Bank fees and low interest rates are pushing customers to look for alternative ways of banking, but is going “bank-free” the answer?
To determine if your world can do without a bank, a good first step is to determine how banking has changed and whether those changes are friendly or not to the consumer.
Banks have steadily increased fees in the past two years. According to the Bankrate 2012 Checking Survey, free checking is growing increasingly rare at U.S. banks. Only 39 percent of banks offered a checking account with no minimum balance requirement and no monthly fee, the standard definition of a “free” checking account. In 2011 it was 45 percent and in 2009, 76 percent of banks offered free checking. Also, the average monthly maintenance fee for a noninterest-bearing checking account rose to a record high of $5.48 in 2012, an increase of 25 percent over 2011.
Andrew Schrage, co-owner of Money Crashers, says more people are ditching their banks.
“Recently, more than 5.6 million Americans have closed their accounts with large banks, and of those consumers, approximately 214,000 opened new accounts with a credit union,” Schrage says.
People are becoming fed up with increasing bank fees, low interest rates and poor customer service at many large banking institutions, he says. One example is the backlash against Bank of America when it threatened to charge monthly fees for its debit cards in 2011. The bank quickly reversed course.
Schrage says two of the best alternatives to banks for keeping your money in a place where it also can gain a return are credit unions and money market mutual funds.
For example, the interest rates offered on credit union accounts are generally higher than those offered by most banks, and the fees are lower.
Money market mutual funds are also a good alternative. A money market mutual fund is an investment in short-term certificates of deposit or securities such as Treasury bills, government bonds or corporate bonds.
These accounts have minimal initial investment requirements, generally ranging from $500 to $5,000 and unlike a CD account, you have regular access to your money, although there may be a minimum amount for which you can write a check and you likely will have management fees. In addition, you might be limited as to how many checks you can write per month or per year, Schrage says.
Another downside for money market mutual funds is that they are different from money market deposit accounts, which earn interest paid by the financial institution where your funds are deposited. But, a money market deposit account is insured by the Federal Deposit Insurance Corp. for up to $250,000. A money market mutual fund is not.

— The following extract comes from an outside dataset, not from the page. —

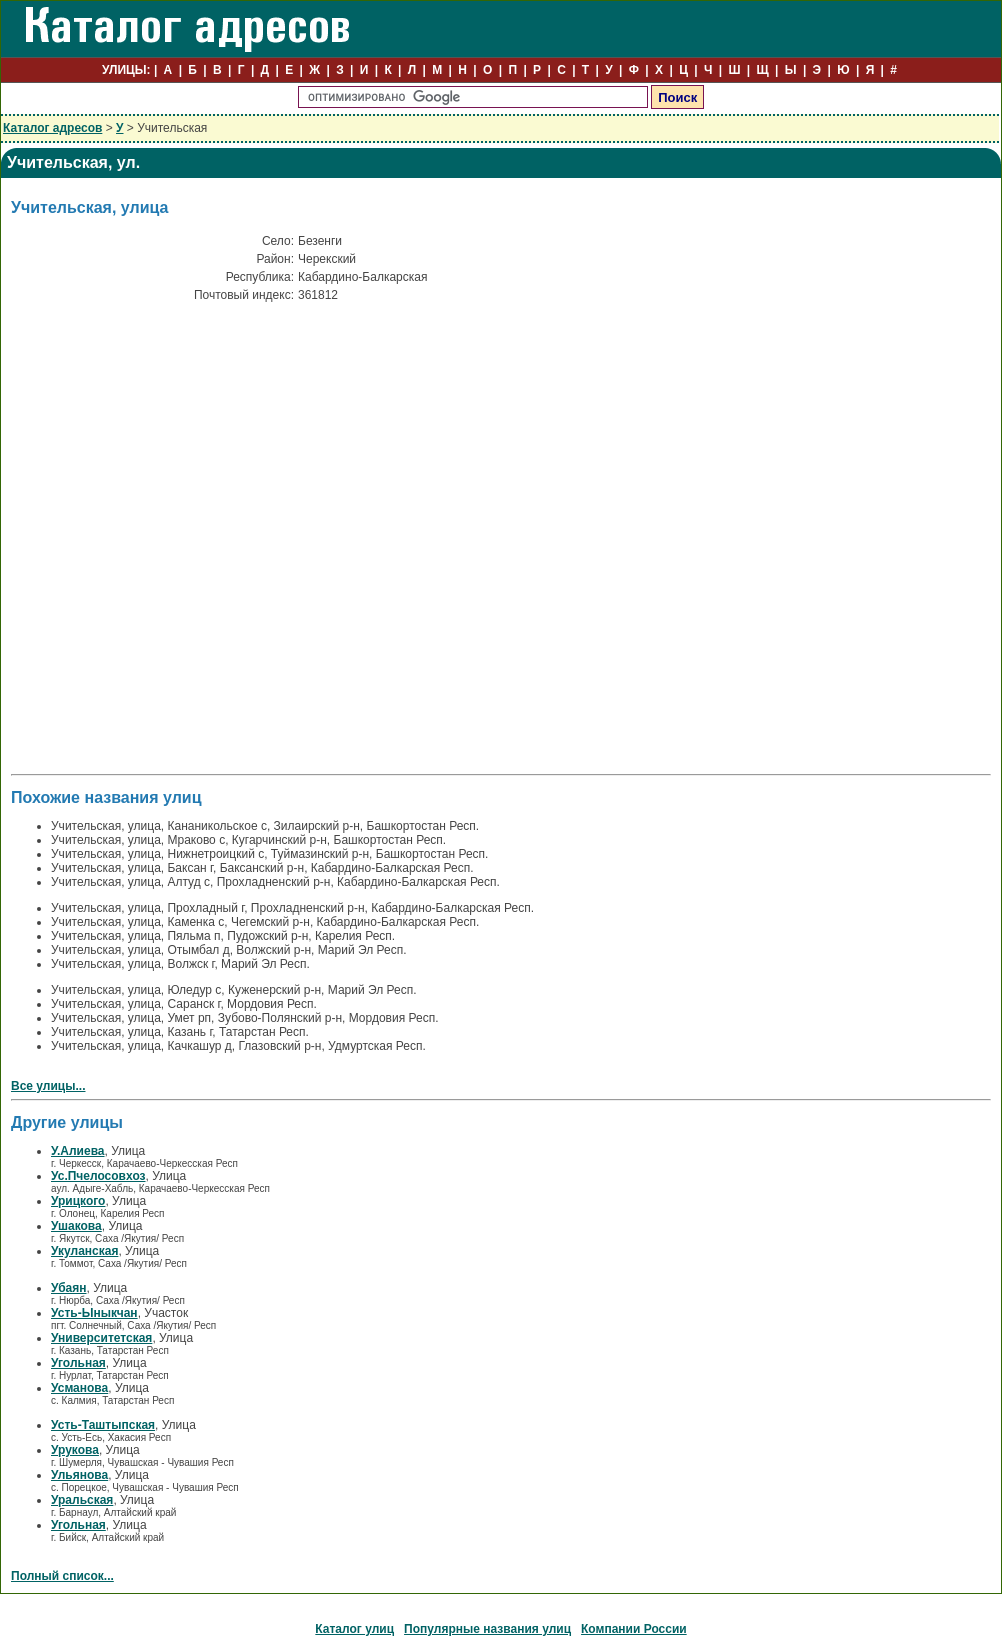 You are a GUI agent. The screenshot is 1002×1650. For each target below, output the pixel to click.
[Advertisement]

Technology: Better or worse?
In addition to the rates you can earn and fees you will pay, another area of consideration before ending your bank relationship is whether the technology offered by the competition will measure up to your needs.
In terms of technology, credit unions are working to update their offerings. Schrage says you may not receive all of the conveniences that come with a bank account such as the option of online bill pay. But Todd Pietzsch, spokesman for the Boeing Employees’ Credit Union, or BECU, in Tukwila, Wash., says that many credit unions also are offering mobile banking and remote deposit.
“Many consumers believe that if you join a credit union, you have to give up access and convenience, but that is no longer the case. At BECU and most credit unions, you will find similar services to a bank. And, as credit unions work together in a cooperative ATM network, members have access to over 30,000 surcharge-free ATMs throughout the country,” Pietzsch says.
The online alternative
For those with a hankering to sit in front of a computer rather than drive to a brick-and-mortar bank or credit union, online banking may be your best alternative. You might even find an uptick in the rates you’re receiving from your physical banking institution. Some examples of online banking services with competitive rates to credit unions and banks are SmartyPig, Capital One 360 and Ally Bank.
Even online brokerage accounts are adding banking services to expand their offerings, including TD Ameritrade, Fidelity, Scottrade and Capital One 360. Scottrade has offered a free checking account as long as you also have a brokerage account. E-Trade has offered a Max-Rate checking account with free, unlimited ATM fee refunds and other perks, according to the brokerage website.
Banks aren’t going to take a back seat to online alternatives easily. For instance, Virtual Wallet by PNC is new way to group your money, the company’s website says. On these accounts, consumers are offered free ATMs, online bill pay and help with tracking their money, as well as alerts and reminders.
Does size matter?
Randy Jarvis, president of Union National Bank in Sparta, Wis., says that there is a growing trend in large institutions of charging more and larger bank fees to make up for lost interchange, or so-called swipe fees, on debit cards as a result of changes in banking laws. But he says you might downsize to a community bank, generally regarded as those with less than $10 billion in assets, as a replacement.
“Small banks tend to have an overall lower fee structure and can typically provide all the same services of large banks, but with person-to-person service. Community banks also have the added benefit of investing back into the local economy,” Jarvis says.
With an ever-changing banking landscape, some banks become even larger. As a result, you may not know whether it’s better or worse for you or your deposit accounts until the newly formed bank changes the terms and conditions on accounts in the wake of a merger or bank acquisition.
For example, Wells Fargo announced its merger with Wachovia in 2008, but it took months to unify the fee structure of both banks and for customers to know what fees they would pay on their accounts going forward.
Even with pressure from online banks and nonprofit credit unions, banks have continued to increase their fees on consumer accounts. “It would be nice to say that the mass exodus from banks has forced them to change their policies, but this simply isn’t true,” says Schrage.
He adds that banks have rebounded quite nicely from the recession. In the first quarter of 2012, the banking industry reported earnings of a little more than $35 billion, which is an increase of almost 23 percent over the same period in 2011.